CharlieTra accanimento e abbandono terapeutico, la terza via della solidarietà
In primo luogo, la Corte europea, nel motivare le ragioni che la inducono a reputare fondate le decisioni dei giudici britannici contrarie alle richieste dei genitori del bimbo, premette di considerare appropriato che, in caso di contrasto tra medici e genitori sulle cure da somministrare al bambino, i primi si rivolgano al giudice perché lo risolva. Viene da chiedersi se e in quali limiti la premessa valga anche per la decisione sul luogo dell'assistenza sanitaria: si consideri che, grazie alla straordinaria raccolta fondi promossa dai coniugi Gard, l'eventuale trasferimento di Charlie negli Usa o all'ospedale Bambino Gesù avverrebbe senza oneri per la collettività (un trasferimento che, stando al giudice britannico di primo grado "sarebbe problematico, ma possibile").

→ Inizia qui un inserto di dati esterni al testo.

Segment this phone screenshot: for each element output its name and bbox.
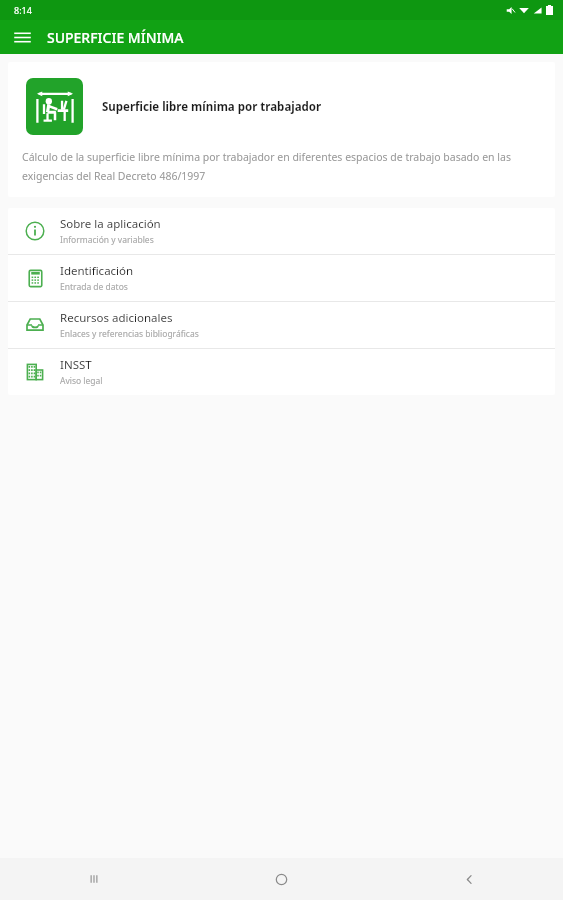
staticText: Superficie libre mínima por trabajador (102, 99, 322, 115)
staticText: Aviso legal (60, 375, 103, 387)
staticText: Enlaces y referencias bibliográficas (60, 328, 199, 340)
staticText: Recursos adicionales (60, 310, 173, 326)
staticText: Identificación (60, 263, 134, 279)
button[interactable]: Recursos adicionales (8, 302, 555, 348)
staticText: SUPERFICIE MÍNIMA (47, 28, 184, 47)
button[interactable]: Identificación (8, 255, 555, 301)
button[interactable]: Sobre la aplicación (8, 208, 555, 254)
button[interactable]: Home (187, 858, 375, 900)
button[interactable]: Back (375, 858, 563, 900)
button[interactable]: INSST (8, 349, 555, 395)
staticText: Entrada de datos (60, 281, 128, 293)
staticText: 8:14 (14, 4, 32, 16)
staticText: Cálculo de la superficie libre mínima po… (22, 150, 544, 183)
staticText: Información y variables (60, 234, 154, 246)
button[interactable]: Open navigation menu (8, 23, 36, 51)
button[interactable]: Recent apps (0, 858, 187, 900)
staticText: Sobre la aplicación (60, 216, 161, 232)
staticText: INSST (60, 357, 92, 373)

La risposta della Corte, secondo la quale i giudici britannici avrebbero correttamente autorizzato l'ospedale a sospendere il sostegno vitale in quanto una sua prosecuzione creerebbe sofferenza al bambino senza che vi siano speranze di miglioramento (e avrebbero ragionato analogamente sul trasferimento negli Usa per un pioneering treatment), appare debole perché trascura di bilanciare tali considerazioni (per giunta espresse in quelle decisioni con espressioni dubitative: "potrebbe causare dolore", "è probabile che comporti sofferenza") con i valori in discussione.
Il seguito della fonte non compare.